> [Assignment] Wherever the word "استعلام" appears in a line of the records, copy that line.
━━ Exercise material ━━
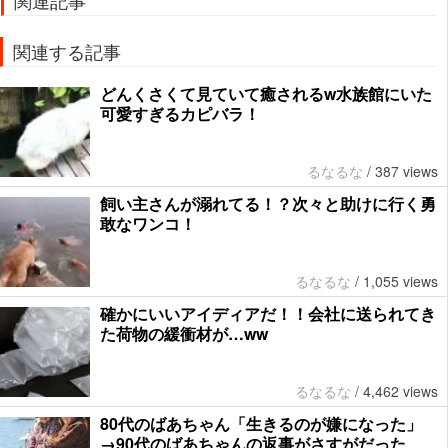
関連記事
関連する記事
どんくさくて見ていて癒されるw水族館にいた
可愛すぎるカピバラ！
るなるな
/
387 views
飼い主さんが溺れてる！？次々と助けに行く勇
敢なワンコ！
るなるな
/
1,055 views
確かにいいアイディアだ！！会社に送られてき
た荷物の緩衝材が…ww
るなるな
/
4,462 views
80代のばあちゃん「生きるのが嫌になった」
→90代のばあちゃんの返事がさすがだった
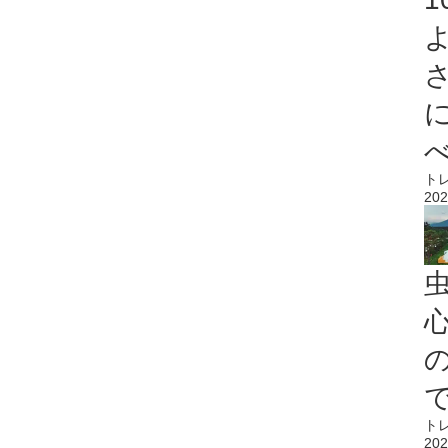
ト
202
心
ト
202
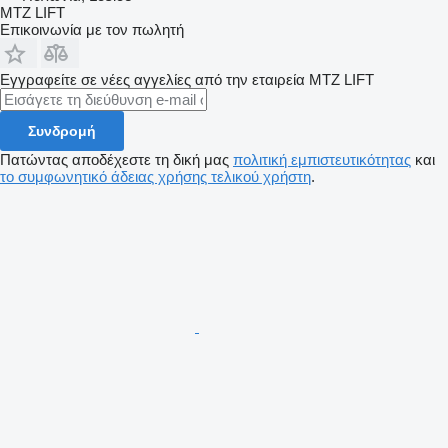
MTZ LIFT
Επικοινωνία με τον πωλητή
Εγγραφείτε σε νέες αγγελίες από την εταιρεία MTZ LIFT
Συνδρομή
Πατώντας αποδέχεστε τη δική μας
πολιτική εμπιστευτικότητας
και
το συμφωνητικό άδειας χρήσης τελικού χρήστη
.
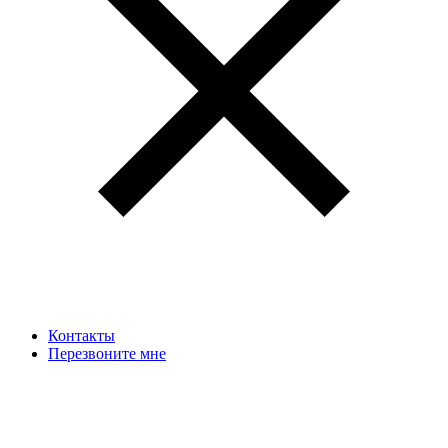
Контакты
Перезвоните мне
━━━
━━ Exercise material ━━
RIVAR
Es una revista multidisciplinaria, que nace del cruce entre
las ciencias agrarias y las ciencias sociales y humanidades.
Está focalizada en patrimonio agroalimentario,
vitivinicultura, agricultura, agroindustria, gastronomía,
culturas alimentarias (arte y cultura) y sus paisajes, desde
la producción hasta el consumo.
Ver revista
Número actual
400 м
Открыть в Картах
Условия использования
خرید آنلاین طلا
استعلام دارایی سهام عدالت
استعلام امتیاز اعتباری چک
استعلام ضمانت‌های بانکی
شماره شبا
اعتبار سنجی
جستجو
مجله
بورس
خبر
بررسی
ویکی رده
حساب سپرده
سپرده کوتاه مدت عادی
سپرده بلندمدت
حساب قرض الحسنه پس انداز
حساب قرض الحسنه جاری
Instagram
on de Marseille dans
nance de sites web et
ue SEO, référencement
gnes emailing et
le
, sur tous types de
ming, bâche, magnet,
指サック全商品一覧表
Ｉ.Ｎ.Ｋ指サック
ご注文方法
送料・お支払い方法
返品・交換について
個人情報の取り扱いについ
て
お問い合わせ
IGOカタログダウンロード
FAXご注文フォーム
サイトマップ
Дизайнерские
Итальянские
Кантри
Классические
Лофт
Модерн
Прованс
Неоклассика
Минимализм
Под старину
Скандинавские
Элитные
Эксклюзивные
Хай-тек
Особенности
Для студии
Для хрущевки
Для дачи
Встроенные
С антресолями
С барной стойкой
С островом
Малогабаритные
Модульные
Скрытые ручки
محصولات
━━━
> [Task output]
استعلام دارایی سهام عدالت
استعلام امتیاز اعتباری چک
استعلام ضمانت‌های بانکی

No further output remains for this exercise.